== Data excerpts ==
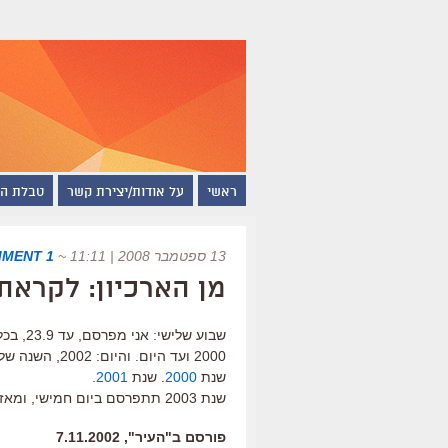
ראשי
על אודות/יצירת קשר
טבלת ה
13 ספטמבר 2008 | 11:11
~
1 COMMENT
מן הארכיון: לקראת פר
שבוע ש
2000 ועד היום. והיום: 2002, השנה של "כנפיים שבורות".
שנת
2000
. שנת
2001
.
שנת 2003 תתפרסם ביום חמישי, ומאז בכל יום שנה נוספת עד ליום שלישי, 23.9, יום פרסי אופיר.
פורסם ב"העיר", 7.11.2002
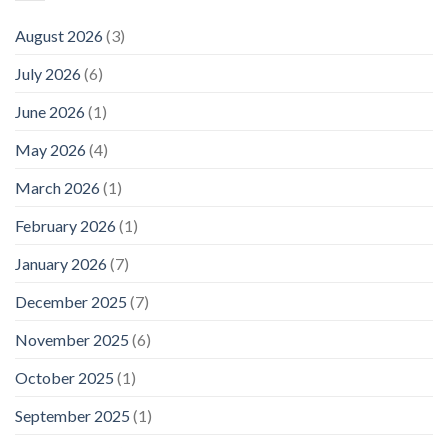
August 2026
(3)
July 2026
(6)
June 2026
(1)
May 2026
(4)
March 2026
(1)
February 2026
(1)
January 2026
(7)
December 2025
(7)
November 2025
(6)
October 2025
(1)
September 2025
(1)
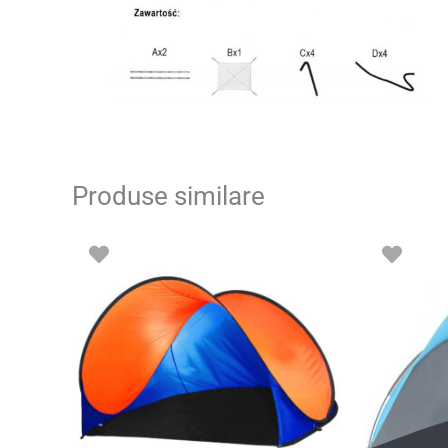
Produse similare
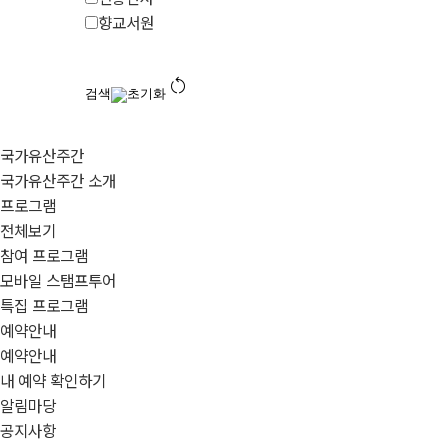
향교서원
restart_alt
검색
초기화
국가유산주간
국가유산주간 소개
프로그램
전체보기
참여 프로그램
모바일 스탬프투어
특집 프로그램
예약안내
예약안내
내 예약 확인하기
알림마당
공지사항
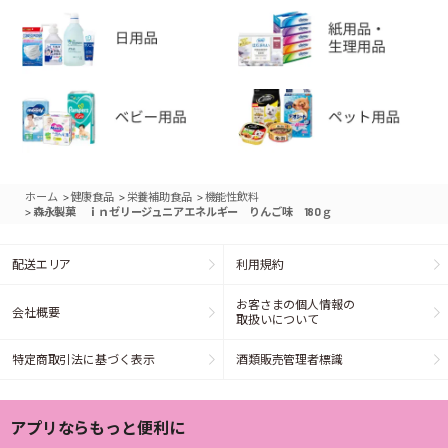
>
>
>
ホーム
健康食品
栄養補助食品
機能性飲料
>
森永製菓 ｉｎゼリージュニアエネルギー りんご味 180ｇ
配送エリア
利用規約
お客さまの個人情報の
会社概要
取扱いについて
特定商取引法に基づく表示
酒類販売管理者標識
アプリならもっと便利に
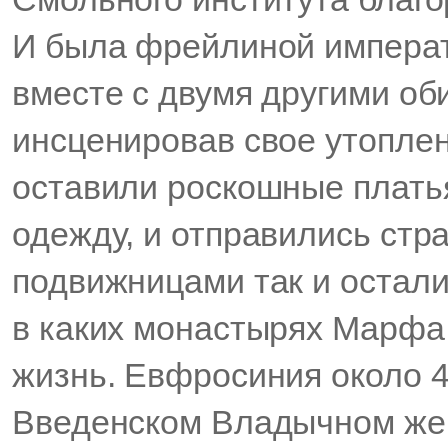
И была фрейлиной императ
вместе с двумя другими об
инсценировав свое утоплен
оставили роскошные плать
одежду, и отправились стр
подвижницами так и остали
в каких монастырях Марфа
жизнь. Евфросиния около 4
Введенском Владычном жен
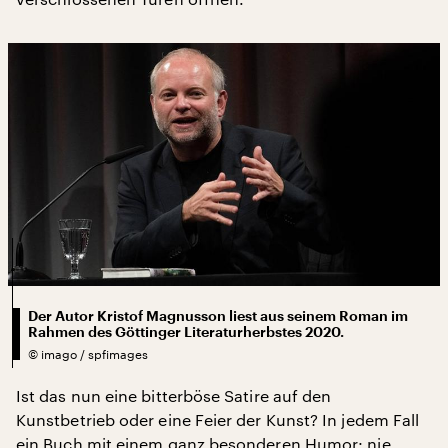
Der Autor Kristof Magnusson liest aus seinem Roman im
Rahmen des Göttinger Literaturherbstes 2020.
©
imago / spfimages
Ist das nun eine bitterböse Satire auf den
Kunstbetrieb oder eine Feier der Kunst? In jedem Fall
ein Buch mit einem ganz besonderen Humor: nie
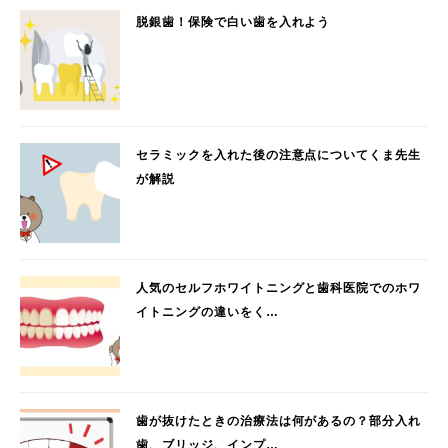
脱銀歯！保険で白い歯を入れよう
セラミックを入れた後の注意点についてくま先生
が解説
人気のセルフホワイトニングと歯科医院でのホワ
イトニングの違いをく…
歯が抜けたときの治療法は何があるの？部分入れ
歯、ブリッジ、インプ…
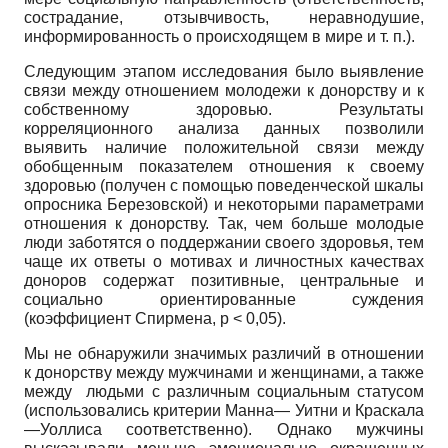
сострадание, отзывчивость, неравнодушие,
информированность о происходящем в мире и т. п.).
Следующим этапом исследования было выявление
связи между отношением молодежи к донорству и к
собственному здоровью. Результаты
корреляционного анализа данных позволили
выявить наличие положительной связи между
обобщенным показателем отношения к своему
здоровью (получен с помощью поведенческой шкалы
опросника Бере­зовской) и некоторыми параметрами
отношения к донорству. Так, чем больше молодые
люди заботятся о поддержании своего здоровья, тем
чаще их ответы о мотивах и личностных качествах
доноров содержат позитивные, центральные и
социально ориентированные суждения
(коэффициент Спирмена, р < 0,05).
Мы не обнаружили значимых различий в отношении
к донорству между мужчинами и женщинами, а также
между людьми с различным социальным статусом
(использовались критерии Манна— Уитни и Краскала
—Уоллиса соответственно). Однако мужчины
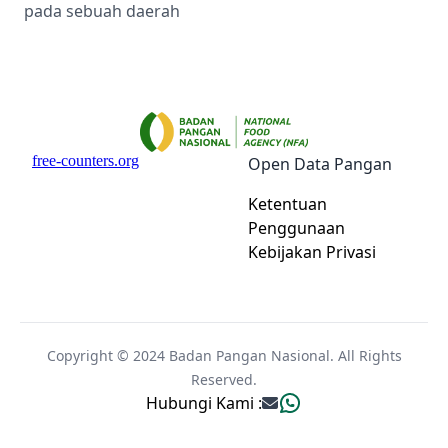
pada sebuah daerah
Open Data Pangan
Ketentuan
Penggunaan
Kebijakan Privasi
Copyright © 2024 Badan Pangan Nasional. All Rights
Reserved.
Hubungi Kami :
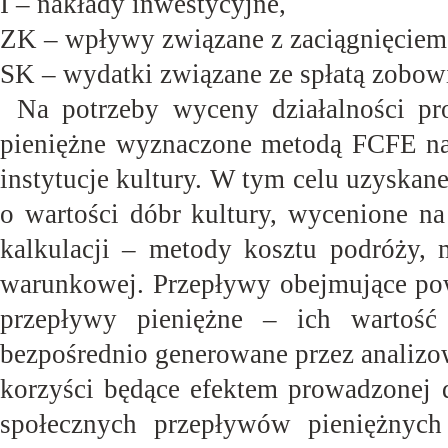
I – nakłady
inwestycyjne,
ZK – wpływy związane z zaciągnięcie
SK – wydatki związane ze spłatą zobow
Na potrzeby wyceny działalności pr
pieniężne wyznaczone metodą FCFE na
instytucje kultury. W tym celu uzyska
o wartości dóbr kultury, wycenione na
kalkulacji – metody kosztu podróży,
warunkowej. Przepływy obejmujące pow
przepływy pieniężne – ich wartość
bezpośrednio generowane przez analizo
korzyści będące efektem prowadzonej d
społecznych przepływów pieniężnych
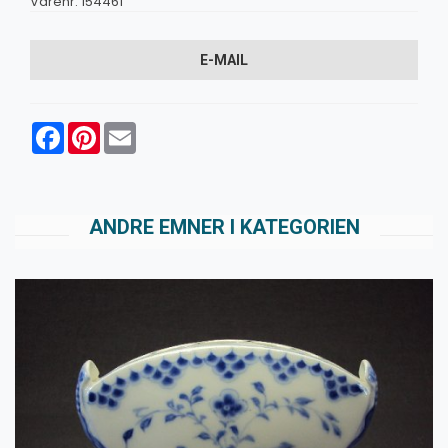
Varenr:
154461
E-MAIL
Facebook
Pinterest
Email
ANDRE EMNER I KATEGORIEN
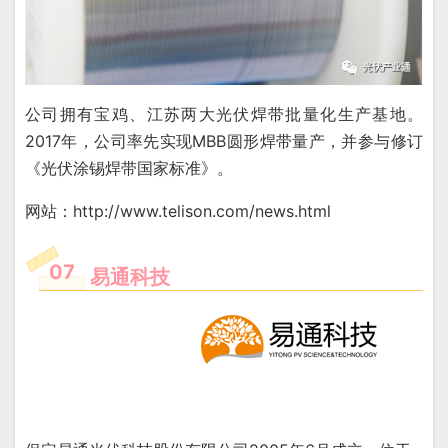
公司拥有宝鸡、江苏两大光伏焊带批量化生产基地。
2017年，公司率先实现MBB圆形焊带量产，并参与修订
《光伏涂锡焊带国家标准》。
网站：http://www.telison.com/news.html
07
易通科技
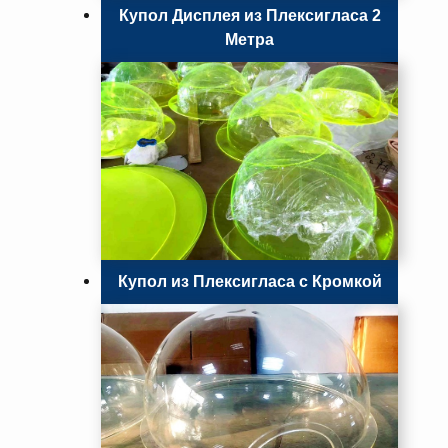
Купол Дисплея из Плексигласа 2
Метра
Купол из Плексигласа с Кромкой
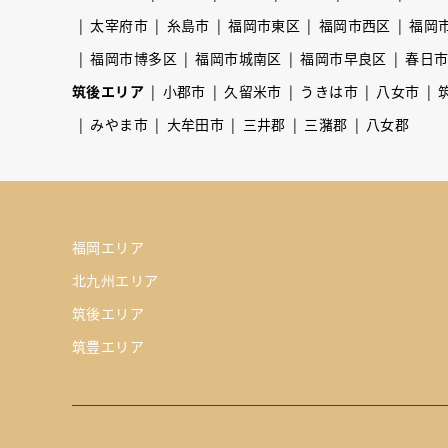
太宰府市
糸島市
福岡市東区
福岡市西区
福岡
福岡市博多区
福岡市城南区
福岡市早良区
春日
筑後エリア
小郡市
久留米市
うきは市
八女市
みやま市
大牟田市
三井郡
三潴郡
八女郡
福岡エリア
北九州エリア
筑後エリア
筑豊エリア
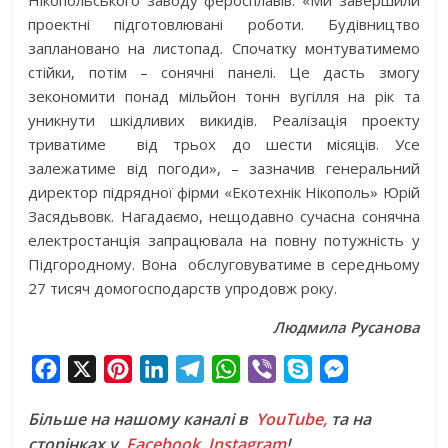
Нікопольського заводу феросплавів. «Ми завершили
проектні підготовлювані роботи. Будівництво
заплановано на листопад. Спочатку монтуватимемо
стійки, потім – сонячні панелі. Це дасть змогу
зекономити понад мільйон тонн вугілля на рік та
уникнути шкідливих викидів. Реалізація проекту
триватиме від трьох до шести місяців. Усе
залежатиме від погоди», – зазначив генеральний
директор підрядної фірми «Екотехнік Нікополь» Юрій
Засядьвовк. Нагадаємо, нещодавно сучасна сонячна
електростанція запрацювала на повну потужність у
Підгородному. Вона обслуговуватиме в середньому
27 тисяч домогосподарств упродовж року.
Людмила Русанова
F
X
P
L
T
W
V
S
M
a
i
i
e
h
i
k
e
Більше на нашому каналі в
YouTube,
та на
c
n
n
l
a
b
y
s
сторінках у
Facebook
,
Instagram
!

== Problem ==
Could you write out the records again exactly, without any of their pictures?

== Response to the exercise ==
ראשי
על אודות/יצירת קשר
טבלת ה
13 ספטמבר 2008 | 11:11
~
1 COMMENT
מן הארכיון: לקראת פר
שבוע ש
2000 ועד היום. והיום: 2002, השנה של "כנפיים שבורות".
שנת
2000
. שנת
2001
.
שנת 2003 תתפרסם ביום חמישי, ומאז בכל יום שנה נוספת עד ליום שלישי, 23.9, יום פרסי אופיר.
פורסם ב"העיר", 7.11.2002
August 2026
(3)
July 2026
(6)
June 2026
(1)
May 2026
(4)
March 2026
(1)
February 2026
(1)
January 2026
(7)
December 2025
(7)
November 2025
(6)
October 2025
(1)
September 2025
(1)
Produse similare
향교서원
restart_alt
검색
초기화
국가유산주간
국가유산주간 소개
프로그램
전체보기
참여 프로그램
모바일 스탬프투어
특집 프로그램
예약안내
예약안내
내 예약 확인하기
알림마당
공지사항
>
>
>
ホーム
健康食品
栄養補助食品
機能性飲料
>
森永製菓 ｉｎゼリージュニアエネルギー りんご味 180ｇ
配送エリア
利用規約
お客さまの個人情報の
会社概要
取扱いについて
特定商取引法に基づく表示
酒類販売管理者標識
アプリならもっと便利に
И была фрейлиной императ
вместе с двумя другими об
инсценировав свое утоплен
оставили роскошные плать
одежду, и отправились стр
подвижницами так и остали
в каких монастырях Марфа
жизнь. Евфросиния около 4
Введенском Владычном жен
Der Autor Kristof Magnusson liest aus seinem Roman im
Rahmen des Göttinger Literaturherbstes 2020.
©
imago / spfimages
Ist das nun eine bitterböse Satire auf den
Kunstbetrieb oder eine Feier der Kunst? In jedem Fall
ein Buch mit einem ganz besonderen Humor: nie
脱銀歯！保険で白い歯を入れよう
セラミックを入れた後の注意点についてくま先生
が解説
人気のセルフホワイトニングと歯科医院でのホワ
イトニングの違いをく…
歯が抜けたときの治療法は何があるの？部分入れ
歯、ブリッジ、インプ…
сострадание, отзывчивость, неравнодушие,
информированность о происходящем в мире и т. п.).
Следующим этапом исследования было выявление
связи между отношением молодежи к донорству и к
собственному здоровью. Результаты
корреляционного анализа данных позволили
выявить наличие положительной связи между
обобщенным показателем отношения к своему
здоровью (получен с помощью поведенческой шкалы
опросника Бере­зовской) и некоторыми параметрами
отношения к донорству. Так, чем больше молодые
люди заботятся о поддержании своего здоровья, тем
чаще их ответы о мотивах и личностных качествах
доноров содержат позитивные, центральные и
социально ориентированные суждения
(коэффициент Спирмена, р < 0,05).
Мы не обнаружили значимых различий в отношении
к донорству между мужчинами и женщинами, а также
между людьми с различным социальным статусом
(использовались критерии Манна— Уитни и Краскала
—Уоллиса соответственно). Однако мужчины
pada sebuah daerah
Open Data Pangan
Ketentuan
Penggunaan
Kebijakan Privasi
Copyright © 2024 Badan Pangan Nasional. All Rights
Reserved.
Hubungi Kami :
I – nakłady
inwestycyjne,
ZK – wpływy związane z zaciągnięcie
SK – wydatki związane ze spłatą zobow
Na potrzeby wyceny działalności pr
pieniężne wyznaczone metodą FCFE na
instytucje kultury. W tym celu uzyska
o wartości dóbr kultury, wycenione na
kalkulacji – metody kosztu podróży,
warunkowej. Przepływy obejmujące pow
przepływy pieniężne – ich wartość
bezpośrednio generowane przez analizo
korzyści będące efektem prowadzonej d
społecznych przepływów pieniężnych
Varenr:
154461
E-MAIL
Facebook
Pinterest
Email
ANDRE EMNER I KATEGORIEN
公司拥有宝鸡、江苏两大光伏焊带批量化生产基地。
2017年，公司率先实现MBB圆形焊带量产，并参与修订
《光伏涂锡焊带国家标准》。
网站：http://www.telison.com/news.html
07
易通科技
Купол Дисплея из Плексигласа 2
Метра
Купол из Плексигласа с Кромкой
太宰府市
糸島市
福岡市東区
福岡市西区
福岡
福岡市博多区
福岡市城南区
福岡市早良区
春日
筑後エリア
小郡市
久留米市
うきは市
八女市
みやま市
大牟田市
三井郡
三潴郡
八女郡
福岡エリア
北九州エリア
筑後エリア
筑豊エリア
Нікопольського заводу феросплавів. «Ми завершили
проектні підготовлювані роботи. Будівництво
заплановано на листопад. Спочатку монтуватимемо
стійки, потім – сонячні панелі. Це дасть змогу
зекономити понад мільйон тонн вугілля на рік та
уникнути шкідливих викидів. Реалізація проекту
триватиме від трьох до шести місяців. Усе
залежатиме від погоди», – зазначив генеральний
директор підрядної фірми «Екотехнік Нікополь» Юрій
Засядьвовк. Нагадаємо, нещодавно сучасна сонячна
електростанція запрацювала на повну потужність у
Підгородному. Вона обслуговуватиме в середньому
27 тисяч домогосподарств упродовж року.
Людмила Русанова
F
X
P
L
T
W
V
S
M
a
i
i
e
h
i
k
e
Більше на нашому каналі в
YouTube,
та на
c
n
n
l
a
b
y
s
сторінках у
Facebook
,
Instagram
!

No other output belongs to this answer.